Arribé al lugar casi a las diez de la mañana: si odias a alguien mándalo a recorrer avenida Patria en hora pico. El edificio se encontraba en la calle Empresarios, antes del inmenso coto de Puerta de Hierro, en ese pedazo de la ciudad que ya no parece Guadalajara, sino alguna urbe norteamericana. En la calle los forenses apenas se desperezaban con café, insensibles ante la mancha de vísceras y sangre desparramada en el pavimento. Uno de ellos se esforzaba por dibujar una silueta que pareciera, aunque fuera remotamente, un cuerpo. Entrar al lugar fue como pasar por la frontera.

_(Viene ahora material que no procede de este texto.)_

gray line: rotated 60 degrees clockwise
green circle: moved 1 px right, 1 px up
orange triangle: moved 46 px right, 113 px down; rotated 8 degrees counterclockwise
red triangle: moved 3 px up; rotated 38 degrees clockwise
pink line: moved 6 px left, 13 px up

—Agente investigador Nepomuceno Castilla —le repetí tres veces al guardia antes de que finalmente lo escribiera bien. Noté una sonrisilla en su rostro, me era conocida esa expresión. Se quedaron con mi identificación y me hicieron pasar por un detector de metales. Dejé mi pistola encargada allí, estaba casi nueva, fuera de un par de prácticas al año nunca la había usado.

Subí los 15 pisos en un elevador que se veía modernísimo: en vez de botones usaba una pantalla digital que además mostraba noticias financieras y de política. Lo único que rompía el plateado impecable era la certificación de seguridad, un letrero de plástico con la información de la última vez que fue revisado el aparato acompañada de la frase «Daría mi mano derecha porque usted esté seguro, la izquierda ya la di». Era el eslogan de una empresa dedicada a certificar ascensores que se hizo famosa unos años atrás.

Me llamó la atención lo silencioso del pasillo. En situaciones así te encuentras con los vecinos platicando a la espera del chisme, abrazándose unos a otros o destrozando la memoria de quien hubiera muerto, con niños correteándose y mascotas ladrando a todos los policías. Aquí solo había puertas cerradas. En el departamento del cual había caído el occiso los forenses se dedicaban al levantamiento de indicios. Un par de policías municipales me vieron con recelo, lo que era usual cada que nos llamaban a los de Fiscalía. Uno de ellos me pasó el informe de muy mala gana. La empresa de seguridad del edificio dio parte a las autoridades, la policía de Zapopan llegó en unos cuantos minutos y se encargaron de localizar el departamento desde el cual creían había caído aquel hombre.

No encontraron a nadie. Aseguraron la escena y nos notificaron. Ninguna persona había salido desde por lo menos una hora antes de la caída, y tampoco ningún visitante había entrado en toda la noche.

Me asomé por el balcón aferrado al barandal. La vista de la ciudad desde allí sería grandiosa de no haber sido por la contaminación, todo lo que se alcanzaba a ver era una enorme mancha de smog hasta el horizonte. Al regresar al interior del departamento observé en silencio la escena. Todo estaba en perfecto orden a excepción de tres números nueve pintados en la única pared sin un cuadro o foto.

La voz aguda y potente del comandante Rubio me sacó de mis pensamientos. Tenía sus ojos puestos en mí, parecían diminutos en medio de la carne acumulada en el rostro y la papada. Recordaba más a un conductor de autobús que a una autoridad policíaca. Atrás venía su Lamebotas.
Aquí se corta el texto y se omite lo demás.